Sleek Culture Calendar: Our Global Guide to the Best Art and Culture Events this March

Taking in art fairs, David Bowie and a 30-hour piano recital, March is brimming with events which are both visually pleasing and globally relevant — here's our pick.

March has arrived, although spring most certainly has not, with temperatures plummeting ever further below zero. But that’s no excuse to stay indoors—as our calendar of excellent new art shows, performances and fairs opening this month attests. Our guide to the best art events in March spans everything from the David Bowie blockbuster sprinkling stardust on New York, to Tate Modern’s first ever solo Picasso exhibition, all the way to the anticipated Hong Kong edition of Art Basel. So, without further ado, it’s time to get up off the sofa, into your thermals and off to a gallery space near you. Happy March!

Irving Penn: Centennial

Irving Penn, Mouth (for L‘Oréal), New York, 1986. Image: The Irving Penn Foundation.
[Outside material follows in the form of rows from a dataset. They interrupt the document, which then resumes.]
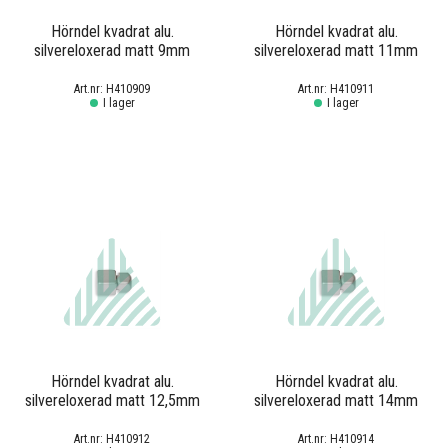
Hörndel kvadrat alu.
Hörndel kvadrat alu.
silvereloxerad matt 9mm
silvereloxerad matt 11mm
H410909
H410911
I lager
I lager
Hörndel kvadrat alu.
Hörndel kvadrat alu.
silvereloxerad matt 12,5mm
silvereloxerad matt 14mm
H410912
H410914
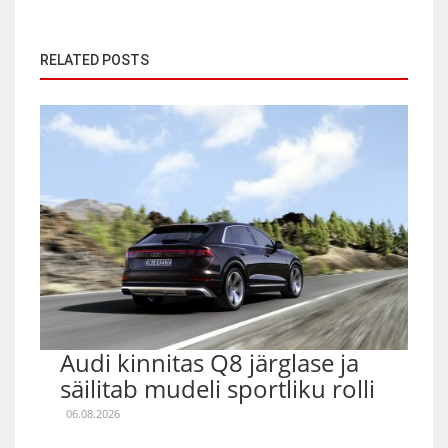
RELATED POSTS
Audi kinnitas Q8 järglase ja
säilitab mudeli sportliku rolli
06.08.2026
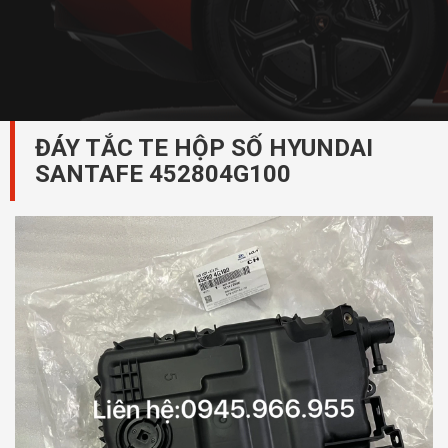
ĐÁY TẮC TE HỘP SỐ HYUNDAI
SANTAFE 452804G100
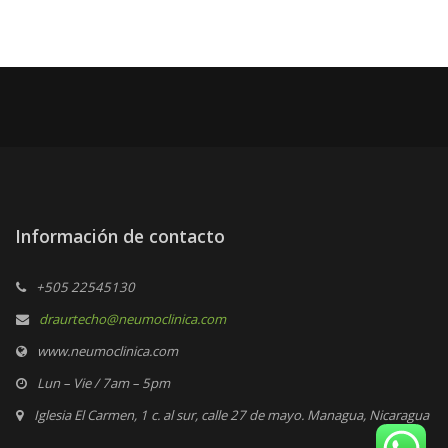
Información de contacto
+505 22545130
draurtecho@neumoclinica.com
www.neumoclinica.com
Lun – Vie / 7am – 5pm
Iglesia El Carmen, 1 c. al sur, calle 27 de mayo. Managua, Nicaragua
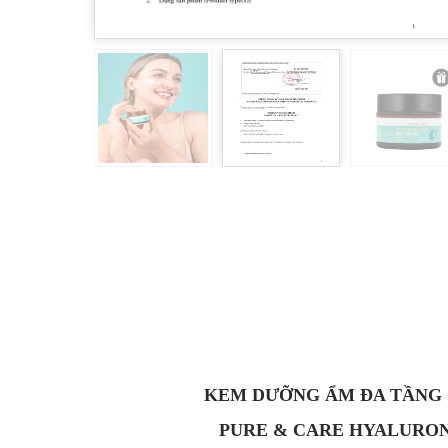
KEM DƯỠNG ẨM ĐA TẦNG 
PURE & CARE HYALURON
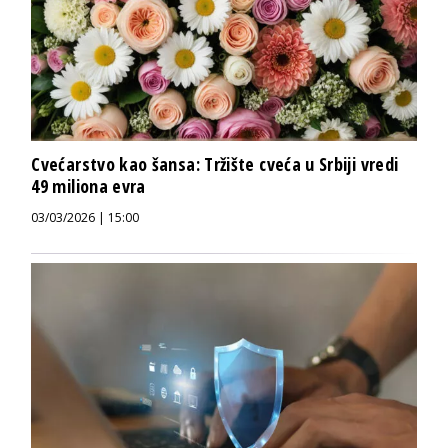
Cvećarstvo kao šansa: Tržište cveća u Srbiji vredi
49 miliona evra
03/03/2026 | 15:00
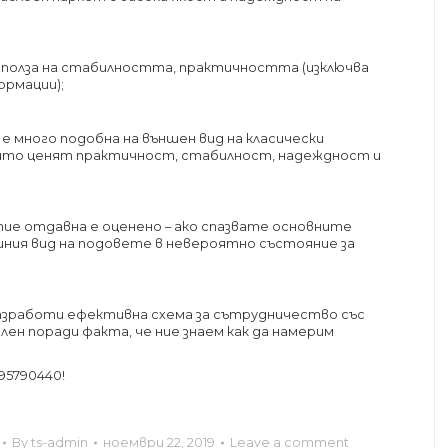
 полза на стабилността, практичността (изключва
ормации);
е много подобна на външен вид на класически
 които ценят практичност, стабилност, надеждност и
ие отдавна е оценено – ако спазвате основните
шния вид на подовете в невероятно състояние за
и разработи ефективна схема за сътрудничество със
лен поради факта, че ние знаем как да намерим
95790440!
By
ts-admin
ноември 22, 2019
Leave a comment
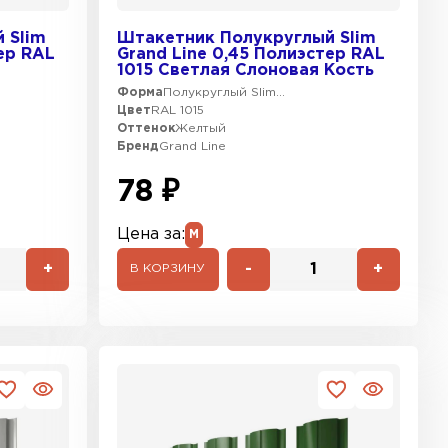
 Slim
Штакетник Полукруглый Slim
ер RAL
Grand Line 0,45 Полиэстер RAL
1015 Светлая Слоновая Кость
Форма
Полукруглый Slim...
Цвет
RAL 1015
Оттенок
Желтый
Бренд
Grand Line
78 ₽
Цена за:
М
+
-
+
В КОРЗИНУ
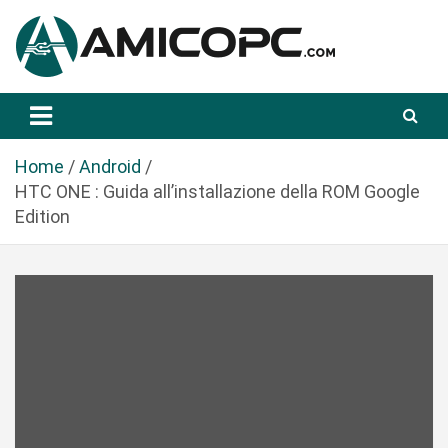
S
a
l
t
Novità Tecnologiche: Guide e News
Amicopc.com
a
a
l
Home
Android
c
HTC ONE : Guida all’installazione della ROM Google
o
Edition
n
t
e
n
u
t
o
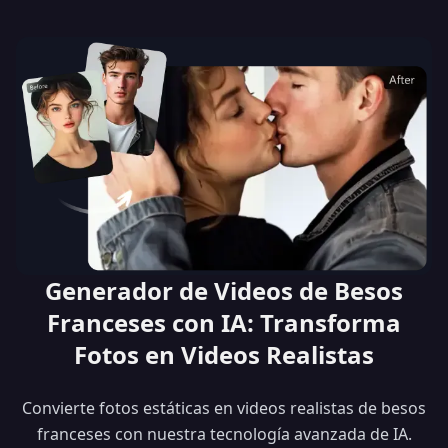
Generador de Videos de Besos
Franceses con IA: Transforma
Fotos en Videos Realistas
Convierte fotos estáticas en videos realistas de besos
franceses con nuestra tecnología avanzada de IA.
C/O Berlin, 24 March – 1st July

This year marks the centennial of legendary photographer Irving Penn, whose groundbreaking oeuvre spanned everything from celebrity portraiture through to exquisite still lifes. Penn was also responsible for countless fashion shoots for Vogue that served to elevate fashion photography to its current art form status. Now Berliners can revel in Penn’s mastery for themselves, courtesy of The Met’s stunning retrospective of the imagemaker’s work, newly relocated from New York to C/O Berlin. The display will feature some 240 photographs, each as mesmeric as the next.

Find out more here.

Picasso 1932 – Love, Fame, Tragedy

Pablo Picasso, “The Dream”, 1932, Private collection. Image: Succession Picasso/DACS London.

Tate Modern, London
8 March – 9 September

Tate Modern’s first ever Picasso solo show takes a unique and original approach to showcasing the work of the trailblazing artist. The exhibition zooms in on one particularly creative year in Picasso’s life – 1932 – and focuses on his relationship with his muse and mistress, Marie-Thérèse Walter, who was only 17 years old when they met. It’s set to be a charged, complex and detailed looked into the life and work of an icon whose art and romantic life were so frequently intertwined.

Find out more here.

H Queen’s

Yoshitomo Nara, “Girl Smoking”. Image: copyright of Yoshitomo Nara

H Queen’s, Hong Kong
2 March – 15 April

Hong Kong once again captured the art world’s attention this year with H Queen’s: a luxury monolith dedicated to fine cuisine, luxury shopping, and world-class art from South East Asia and beyond. 11 of H Queen’s’ formidable 24 stories were custom-built to house galleries, with UV-coated glass and expansive open floor plans — and several impressive international presences, including David Zwirner and Tang Contemporary Art, already call H Queen’s home. To coincide with Art Basel Hong Kong 2018, Pace Gallery and Hauser & Wirth will officially open their doors in H Queen’s, with shows by Yoshitomo Nara and Mark Bradford respectively. If you like the sound of seeing cute-yet-spiritual paintings or mixed-media abstractionist works in a setting like no other, this one’s for you.

Find out more here.

Armory Week

Sarah Lucas, “Eating A Banana (Revisited)”, 1990 – 2017. Image: copyright of Sarah Lucas

New York
March 8 – 11

Armory Week 2018 could be more accurately referred to as Armory Fortnight, with a vast programme of events, fairs and shows stretching across the better part of two weeks. Undoubtedly the core of Armory Week is the eponymous show, now under the directorship of Nicole Berry, who aims to highlight the “emotional and intellectual value” of the art presented by no less than 198 galleries. We’re particularly excited to see what Gabriel Ritter will do with the “Focus” sector, dedicated to exploring the body and technology.

Find out more here.

Mona Saudi: Poetry and Form

Mona Saudi, “Growth”, 2002. Image: Courtesy of Sharjah Art Foundation Collection.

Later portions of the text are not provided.